- Directed by: Kurt Hoffmann
- Written by: Michael Logan; Heinz Pauck; Robert Thoeren;
- Produced by: Harald Braun
- Starring: Dieter Borsche; Georg Thomalla; Inge Egger;
- Cinematography: Richard Angst
- Edited by: Claus von Boro
- Music by: Franz Grothe
- Production company: Neue Deutsche Filmgesellschaft
- Distributed by: Schorcht Filmverleih;
- Release date: 14 September 1951;
- Running time: 91 minutes
- Country: West Germany
- Language: German

= Fanfares of Love =

1951 film

Fanfares of Love (Fanfaren der Liebe) is a 1951 West German comedy film directed by Kurt Hoffmann, starring Dieter Borsche, Georg Thomalla and Inge Egger. It is a remake of the 1935 French film Fanfare of Love. It was a major hit and in 1953 a sequel Fanfare of Marriage was released, showing the further adventures of the main characters.

==Production==
The story was based on a screenplay written by Robert Thoeren while working in the Weimar Republic in the early 1930s. After emigrating to Paris following the Nazi takeover of power, it was developed into a French film directed by Richard Pottier.
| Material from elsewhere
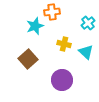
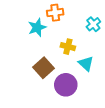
cyan triangle: (86, 52) -> (86, 64), moved
brown square: (28, 59) -> (43, 68), moved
It was shot at the Bavaria Studios in Munich with sets designed by the art director Franz Bi. Location filming also took place at Berchtesgaden in the Bavarian Alps.

==Hollywood remake==
The film was remade in Hollywood in 1959 by Billy Wilder as Some Like It Hot. Thoeren screened the 1951 German film for Wilder, who secured the remake rights. In contrast to the contemporary setting of the German film, Wilder shifted the action back to the 1920s. He later tried to downplay the extent to which he was influenced by the original, describing it as "a very low budget, very third-class German picture".
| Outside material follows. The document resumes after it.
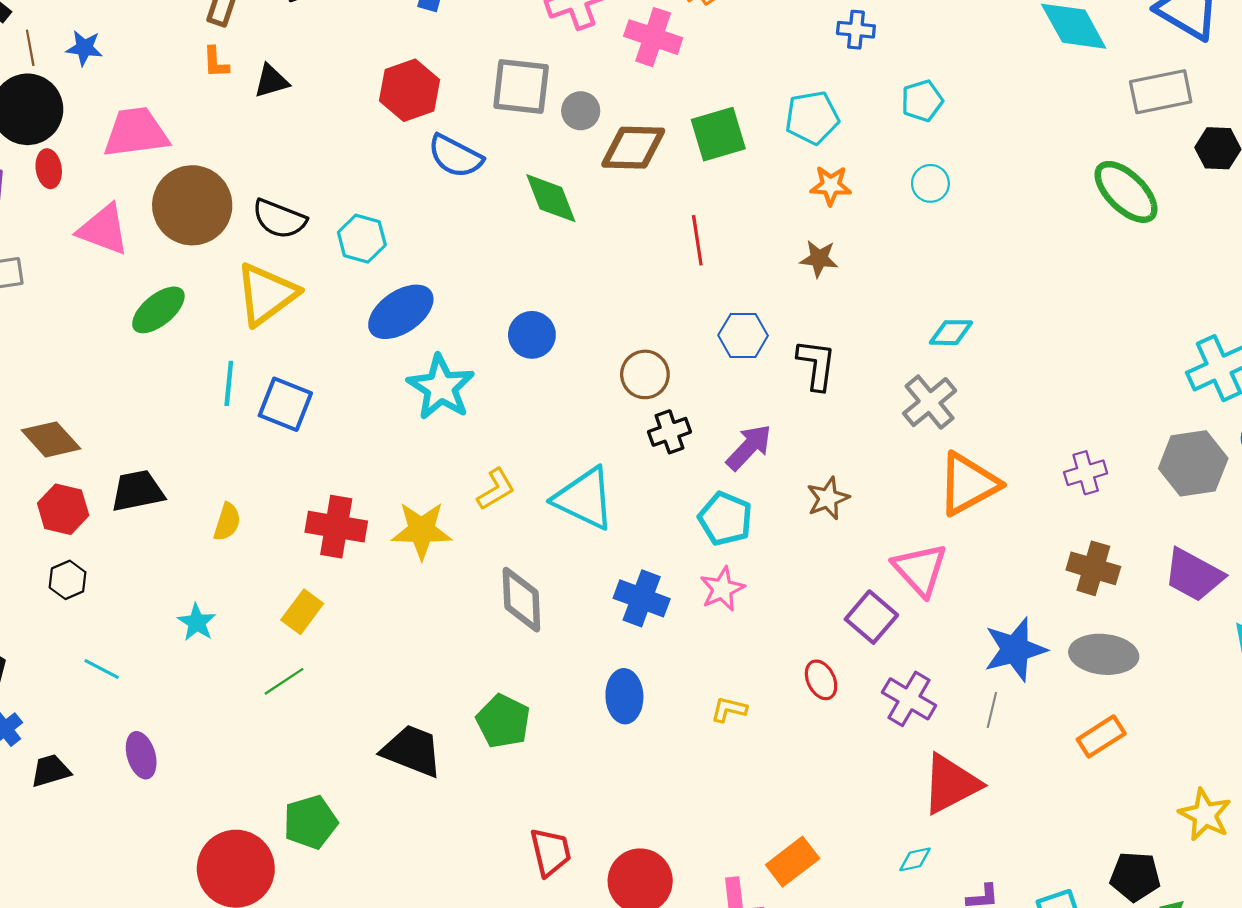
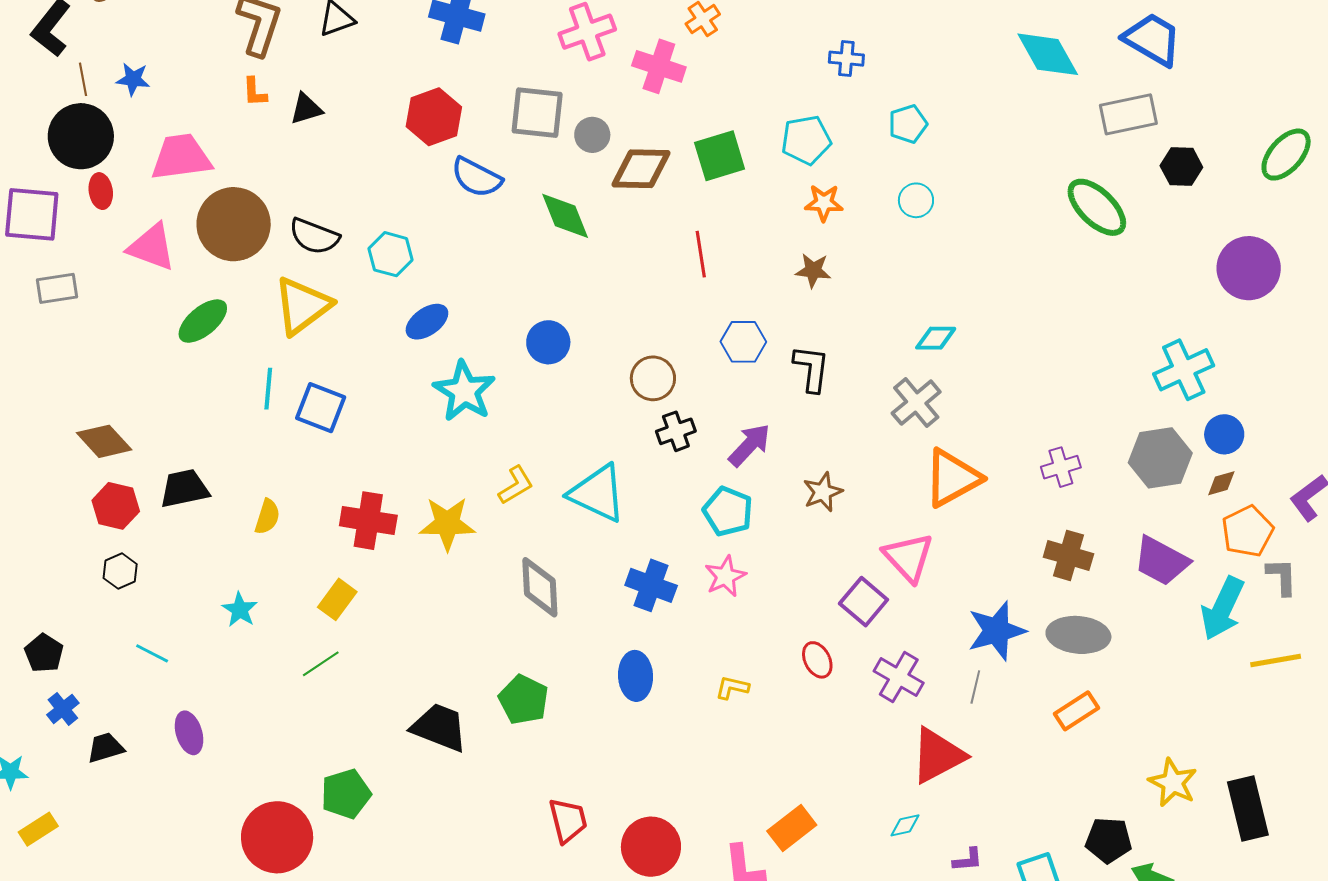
blue ellipse: (401, 312) -> (427, 322), size x0.7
In the German dubbing of Some Like It Hot, Georg Thomalla served as the voice for Jack Lemmon in his role as the second musician - exactly the role which Thomalla played eight years earlier in this film.

==Synopsis==
Two struggling male musicians, unable to get any work, dress as women in order to get work in an all-female band.

==Cast==
- Dieter Borsche as Hans Mertens
- Georg Thomalla as Peter
- Inge Egger as Gaby Bruck
- Grethe Weiser as Lydia d'Estée
- Oskar Sima as Hallinger
- Ilse Petri as Sabine
- Beppo Brem as Boxer
- Hans Fitz as Friedrich
- Ursula Traun as Anette
- Viktor Afritsch as Friseur
- Herbert Kroll as Poehle
- Michl Lang as Hotelportier Brunhuber
- Walther Kiaulehn as Oberkellner

== Bibliography ==
- Terri Ginsberg & Andrea Mensch. A Companion to German Cinema. John Wiley & Sons, 2012.